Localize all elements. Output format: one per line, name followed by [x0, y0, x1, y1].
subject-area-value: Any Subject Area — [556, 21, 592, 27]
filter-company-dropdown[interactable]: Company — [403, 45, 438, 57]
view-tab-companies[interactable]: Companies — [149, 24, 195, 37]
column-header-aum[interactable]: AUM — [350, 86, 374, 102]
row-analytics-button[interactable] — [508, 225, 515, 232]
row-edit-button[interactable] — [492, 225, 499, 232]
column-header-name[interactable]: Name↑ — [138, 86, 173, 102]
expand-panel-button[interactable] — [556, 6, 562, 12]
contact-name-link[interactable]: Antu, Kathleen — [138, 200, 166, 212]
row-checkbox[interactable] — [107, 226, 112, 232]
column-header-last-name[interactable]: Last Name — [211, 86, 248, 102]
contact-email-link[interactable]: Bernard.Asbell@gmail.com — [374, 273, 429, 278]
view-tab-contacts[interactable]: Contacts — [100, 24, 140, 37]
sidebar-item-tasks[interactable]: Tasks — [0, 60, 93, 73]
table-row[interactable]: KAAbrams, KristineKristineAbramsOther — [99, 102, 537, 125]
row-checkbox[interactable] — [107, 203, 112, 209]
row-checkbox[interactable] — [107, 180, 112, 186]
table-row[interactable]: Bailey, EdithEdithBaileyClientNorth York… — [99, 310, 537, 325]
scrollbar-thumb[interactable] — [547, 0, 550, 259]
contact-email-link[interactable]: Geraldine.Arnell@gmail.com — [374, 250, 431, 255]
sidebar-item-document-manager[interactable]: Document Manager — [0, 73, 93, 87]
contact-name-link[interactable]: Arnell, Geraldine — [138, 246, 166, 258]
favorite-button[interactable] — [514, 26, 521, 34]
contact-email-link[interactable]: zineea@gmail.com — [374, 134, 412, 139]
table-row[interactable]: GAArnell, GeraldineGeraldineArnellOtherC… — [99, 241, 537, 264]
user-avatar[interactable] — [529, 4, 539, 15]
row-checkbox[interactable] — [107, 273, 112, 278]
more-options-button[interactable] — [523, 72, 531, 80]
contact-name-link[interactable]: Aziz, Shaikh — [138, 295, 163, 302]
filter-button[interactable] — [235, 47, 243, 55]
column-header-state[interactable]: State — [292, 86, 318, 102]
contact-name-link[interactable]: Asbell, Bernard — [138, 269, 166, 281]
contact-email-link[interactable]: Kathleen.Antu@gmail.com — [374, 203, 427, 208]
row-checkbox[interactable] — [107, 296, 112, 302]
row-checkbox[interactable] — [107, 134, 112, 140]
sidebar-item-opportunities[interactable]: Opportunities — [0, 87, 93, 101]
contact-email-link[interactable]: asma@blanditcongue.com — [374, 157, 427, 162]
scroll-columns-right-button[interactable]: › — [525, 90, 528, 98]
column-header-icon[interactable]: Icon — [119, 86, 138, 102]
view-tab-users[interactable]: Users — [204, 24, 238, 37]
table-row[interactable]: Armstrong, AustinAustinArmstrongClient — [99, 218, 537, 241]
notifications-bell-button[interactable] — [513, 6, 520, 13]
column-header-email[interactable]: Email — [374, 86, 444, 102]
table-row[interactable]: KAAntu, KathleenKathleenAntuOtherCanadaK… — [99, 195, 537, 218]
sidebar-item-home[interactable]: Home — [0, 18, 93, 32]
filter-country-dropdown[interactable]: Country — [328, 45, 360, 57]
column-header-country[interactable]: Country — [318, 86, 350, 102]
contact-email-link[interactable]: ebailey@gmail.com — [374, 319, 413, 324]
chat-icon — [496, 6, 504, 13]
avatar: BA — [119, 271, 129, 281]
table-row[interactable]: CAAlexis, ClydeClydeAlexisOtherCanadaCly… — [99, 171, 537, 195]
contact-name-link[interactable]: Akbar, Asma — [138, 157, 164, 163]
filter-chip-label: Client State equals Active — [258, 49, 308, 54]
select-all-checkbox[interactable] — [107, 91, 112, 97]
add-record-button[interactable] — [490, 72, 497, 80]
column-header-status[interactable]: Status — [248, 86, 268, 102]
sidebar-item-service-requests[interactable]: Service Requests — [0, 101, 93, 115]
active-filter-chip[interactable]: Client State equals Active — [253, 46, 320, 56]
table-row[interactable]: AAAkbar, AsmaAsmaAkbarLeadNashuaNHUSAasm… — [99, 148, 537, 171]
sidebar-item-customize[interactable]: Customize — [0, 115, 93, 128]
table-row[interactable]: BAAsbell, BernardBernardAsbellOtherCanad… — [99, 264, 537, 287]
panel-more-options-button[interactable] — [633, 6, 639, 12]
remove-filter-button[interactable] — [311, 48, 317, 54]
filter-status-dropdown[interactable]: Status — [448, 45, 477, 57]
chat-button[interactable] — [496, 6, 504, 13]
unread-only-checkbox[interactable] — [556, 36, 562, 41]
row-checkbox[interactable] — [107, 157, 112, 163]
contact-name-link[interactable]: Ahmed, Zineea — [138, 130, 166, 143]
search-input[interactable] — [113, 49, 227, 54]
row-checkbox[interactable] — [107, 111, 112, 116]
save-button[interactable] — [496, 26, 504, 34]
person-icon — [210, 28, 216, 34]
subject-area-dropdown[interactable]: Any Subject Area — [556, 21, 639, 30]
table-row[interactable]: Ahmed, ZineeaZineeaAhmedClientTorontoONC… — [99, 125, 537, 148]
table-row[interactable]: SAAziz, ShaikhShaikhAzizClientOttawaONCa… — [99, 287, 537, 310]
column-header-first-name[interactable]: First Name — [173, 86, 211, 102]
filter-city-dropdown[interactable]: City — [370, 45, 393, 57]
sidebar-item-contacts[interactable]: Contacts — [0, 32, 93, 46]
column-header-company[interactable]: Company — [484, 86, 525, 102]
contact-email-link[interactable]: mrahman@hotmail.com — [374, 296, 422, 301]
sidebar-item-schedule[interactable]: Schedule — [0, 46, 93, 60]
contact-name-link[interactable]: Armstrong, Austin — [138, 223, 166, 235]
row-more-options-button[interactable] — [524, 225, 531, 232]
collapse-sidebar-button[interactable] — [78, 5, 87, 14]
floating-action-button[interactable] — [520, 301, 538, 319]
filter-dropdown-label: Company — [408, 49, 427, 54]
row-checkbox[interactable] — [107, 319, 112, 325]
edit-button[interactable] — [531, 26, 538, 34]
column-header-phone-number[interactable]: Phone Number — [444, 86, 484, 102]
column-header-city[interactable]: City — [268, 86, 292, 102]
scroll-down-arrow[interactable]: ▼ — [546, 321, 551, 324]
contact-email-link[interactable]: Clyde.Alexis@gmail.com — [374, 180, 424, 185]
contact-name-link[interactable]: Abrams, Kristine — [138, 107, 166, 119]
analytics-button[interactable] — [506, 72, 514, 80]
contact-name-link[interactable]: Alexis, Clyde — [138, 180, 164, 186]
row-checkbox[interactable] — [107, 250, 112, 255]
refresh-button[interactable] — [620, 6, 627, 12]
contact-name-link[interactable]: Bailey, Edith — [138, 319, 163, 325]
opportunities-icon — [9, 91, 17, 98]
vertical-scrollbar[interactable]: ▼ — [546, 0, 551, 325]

• • •

From the data above, copy each line that holds "opportunities".

THE COMPLETED TASK
sidebar-item-opportunities[interactable]: Opportunities — [0, 87, 93, 101]
opportunities-icon — [9, 91, 17, 98]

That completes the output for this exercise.